Start of Records shown
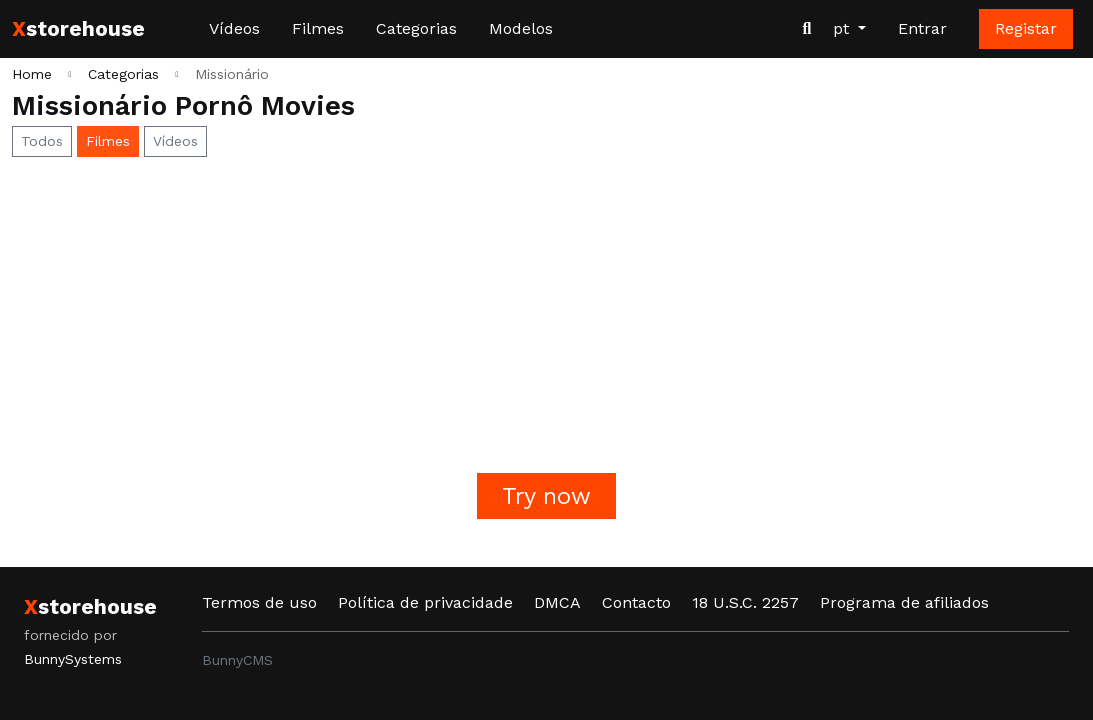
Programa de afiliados (904, 602)
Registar (1026, 28)
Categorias (416, 28)
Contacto (636, 602)
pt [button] (843, 28)
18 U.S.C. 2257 (745, 602)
End of Records shown
- Exercise directions -
Transcribe every entry exactly, leaving out the pictures.

- Written solution -
Programa de afiliados (904, 602)
Registar (1026, 28)
Categorias (416, 28)
Contacto (636, 602)
pt [button] (843, 28)
18 U.S.C. 2257 (745, 602)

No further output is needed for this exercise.